→ **EXERCISE GOAL**
Return all the lines below in which the string "icon" appears.

------------------------------------------------------------

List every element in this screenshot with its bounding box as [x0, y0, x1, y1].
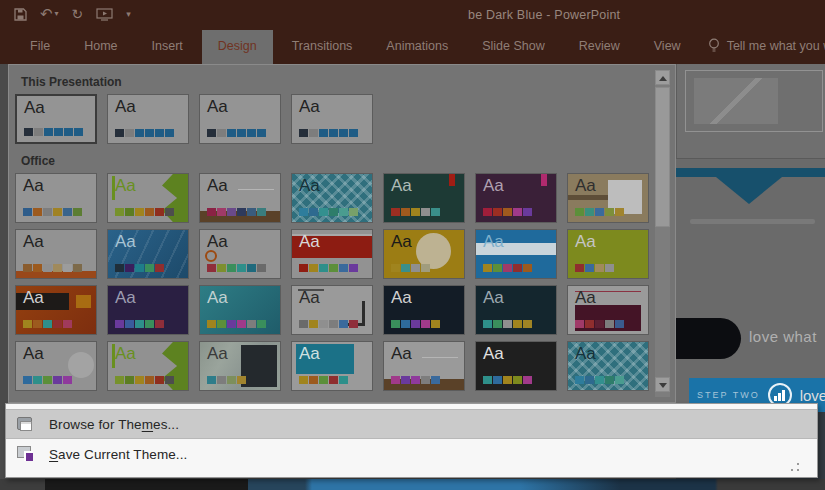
lightbulb-icon: [708, 38, 720, 53]
theme-thumbnail-current-theme[interactable]: Aa: [15, 94, 97, 144]
triangle-up-icon: [659, 76, 667, 81]
gallery-section-label: Office: [21, 154, 675, 168]
theme-thumbnail-theme-olive[interactable]: Aa: [567, 229, 649, 279]
theme-thumbnail-theme-berlin-orange[interactable]: Aa: [15, 285, 97, 335]
theme-color-swatches: [483, 208, 532, 216]
theme-color-swatches: [207, 264, 266, 272]
theme-thumbnail-theme-dark-navy[interactable]: Aa: [383, 285, 465, 335]
step-two-label: STEP TWO: [697, 390, 760, 400]
theme-aa-glyph: Aa: [391, 232, 412, 252]
theme-aa-glyph: Aa: [207, 232, 228, 252]
theme-thumbnail-theme-maroon-box[interactable]: Aa: [567, 285, 649, 335]
slide-faint-text: [690, 219, 815, 224]
menu-item-label: Save Current Theme...: [49, 447, 187, 462]
theme-color-swatches: [299, 208, 358, 216]
theme-color-swatches: [575, 208, 624, 216]
tab-animations[interactable]: Animations: [377, 30, 457, 64]
theme-thumbnail-theme-green-chevron[interactable]: Aa: [107, 173, 189, 223]
theme-thumbnail-theme-chalk-green[interactable]: Aa: [383, 173, 465, 223]
theme-color-swatches: [207, 208, 266, 216]
theme-thumbnail-theme-white-droplet[interactable]: Aa: [15, 341, 97, 391]
theme-thumbnail-theme-blue-slice[interactable]: Aa: [107, 229, 189, 279]
scroll-up-button[interactable]: [655, 70, 670, 85]
theme-thumbnail-theme-floral-dark-box[interactable]: Aa: [199, 341, 281, 391]
tell-me-box[interactable]: Tell me what you want to do: [698, 29, 825, 64]
theme-color-swatches: [575, 376, 624, 384]
theme-thumbnail-theme-white-swirl[interactable]: Aa: [199, 229, 281, 279]
theme-color-swatches: [115, 208, 174, 216]
browse-themes-icon: [16, 416, 36, 432]
customize-qat-icon[interactable]: ▾: [126, 5, 131, 23]
tab-slide-show[interactable]: Slide Show: [473, 30, 554, 64]
undo-dropdown-icon[interactable]: ▾: [55, 5, 59, 23]
menu-item-save-current-theme[interactable]: Save Current Theme...: [6, 439, 817, 469]
theme-aa-glyph: Aa: [23, 288, 44, 308]
theme-thumbnail-theme-dark-indigo[interactable]: Aa: [107, 285, 189, 335]
tab-insert[interactable]: Insert: [143, 30, 192, 64]
theme-thumbnail-theme-white-multicolor[interactable]: Aa: [15, 173, 97, 223]
tab-review[interactable]: Review: [570, 30, 629, 64]
resize-grip[interactable]: [790, 462, 799, 471]
themes-gallery-menu: Browse for Themes...Save Current Theme..…: [5, 403, 818, 478]
tab-design[interactable]: Design: [202, 30, 273, 64]
theme-aa-glyph: Aa: [391, 176, 412, 196]
quick-access-toolbar: ↶▾ ↻ ▾: [14, 5, 131, 23]
redo-icon[interactable]: ↻: [72, 5, 84, 23]
theme-thumbnail-theme-wood-gallery[interactable]: Aa: [199, 173, 281, 223]
theme-thumbnail-theme-green-chevron-2[interactable]: Aa: [107, 341, 189, 391]
menu-item-label: Browse for Themes...: [49, 417, 179, 432]
tab-transitions[interactable]: Transitions: [283, 30, 362, 64]
theme-aa-glyph: Aa: [207, 288, 228, 308]
undo-icon[interactable]: ↶▾: [40, 5, 59, 23]
theme-color-swatches: [115, 320, 164, 328]
theme-aa-glyph: Aa: [207, 97, 228, 117]
gallery-scrollbar[interactable]: [655, 70, 670, 397]
theme-aa-glyph: Aa: [24, 98, 45, 118]
theme-thumbnail-theme-tan-panel[interactable]: Aa: [567, 173, 649, 223]
tab-view[interactable]: View: [645, 30, 690, 64]
theme-color-swatches: [207, 376, 246, 384]
save-icon[interactable]: [14, 8, 27, 21]
triangle-down-icon: [659, 383, 667, 388]
menu-item-browse-for-themes[interactable]: Browse for Themes...: [6, 409, 817, 439]
theme-thumbnail-theme-red-band[interactable]: Aa: [291, 229, 373, 279]
theme-aa-glyph: Aa: [299, 97, 320, 117]
theme-color-swatches: [23, 376, 72, 384]
theme-thumbnail-theme-orange-strip[interactable]: Aa: [15, 229, 97, 279]
theme-thumbnail-theme-teal-diamond[interactable]: Aa: [291, 173, 373, 223]
theme-color-swatches: [299, 320, 358, 328]
theme-thumbnail-theme-teal-gradient[interactable]: Aa: [199, 285, 281, 335]
theme-color-swatches: [391, 320, 440, 328]
theme-thumbnail-theme-teal-diamond-2[interactable]: Aa: [567, 341, 649, 391]
theme-thumbnail-theme-gold-circle[interactable]: Aa: [383, 229, 465, 279]
themes-gallery: This PresentationAaAaAaAaOfficeAaAaAaAaA…: [9, 75, 675, 391]
theme-aa-glyph: Aa: [299, 344, 320, 364]
theme-color-swatches: [115, 376, 174, 384]
ribbon-tabs: FileHomeInsertDesignTransitionsAnimation…: [13, 30, 698, 64]
theme-thumbnail-theme-black[interactable]: Aa: [475, 341, 557, 391]
themes-gallery-dropdown: This PresentationAaAaAaAaOfficeAaAaAaAaA…: [8, 64, 676, 403]
theme-color-swatches: [115, 264, 164, 272]
tab-home[interactable]: Home: [75, 30, 126, 64]
theme-color-swatches: [207, 129, 266, 137]
variant-thumbnail: [685, 70, 823, 132]
theme-thumbnail-current-theme-variant[interactable]: Aa: [291, 94, 373, 144]
theme-thumbnail-theme-dark-plum[interactable]: Aa: [475, 173, 557, 223]
theme-thumbnail-current-theme-variant[interactable]: Aa: [107, 94, 189, 144]
theme-aa-glyph: Aa: [483, 176, 504, 196]
theme-aa-glyph: Aa: [299, 288, 320, 308]
theme-color-swatches: [391, 376, 440, 384]
scroll-down-button[interactable]: [655, 377, 670, 392]
theme-thumbnail-theme-white-violet[interactable]: Aa: [383, 341, 465, 391]
theme-thumbnail-theme-blue-banded[interactable]: Aa: [475, 229, 557, 279]
theme-thumbnail-current-theme-variant[interactable]: Aa: [199, 94, 281, 144]
theme-thumbnail-theme-dark-teal[interactable]: Aa: [475, 285, 557, 335]
start-slideshow-icon[interactable]: [96, 8, 113, 21]
tab-file[interactable]: File: [21, 30, 59, 64]
theme-thumbnail-theme-teal-badge[interactable]: Aa: [291, 341, 373, 391]
variant-preview: [694, 78, 778, 124]
theme-color-swatches: [391, 264, 430, 272]
theme-aa-glyph: Aa: [575, 288, 596, 308]
scrollbar-thumb[interactable]: [655, 87, 670, 227]
theme-thumbnail-theme-frame-bracket[interactable]: Aa: [291, 285, 373, 335]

------------------------------------------------------------

→ **ANSWER AREA**
lightbulb-icon: [708, 38, 720, 53]
triangle-up-icon: [659, 76, 667, 81]
browse-themes-icon: [16, 416, 36, 432]
customize-qat-icon[interactable]: ▾: [126, 5, 131, 23]
undo-dropdown-icon[interactable]: ▾: [55, 5, 59, 23]
redo-icon[interactable]: ↻: [72, 5, 84, 23]
undo-icon[interactable]: ↶▾: [40, 5, 59, 23]
save-icon[interactable]: [14, 8, 27, 21]
triangle-down-icon: [659, 383, 667, 388]
start-slideshow-icon[interactable]: [96, 8, 113, 21]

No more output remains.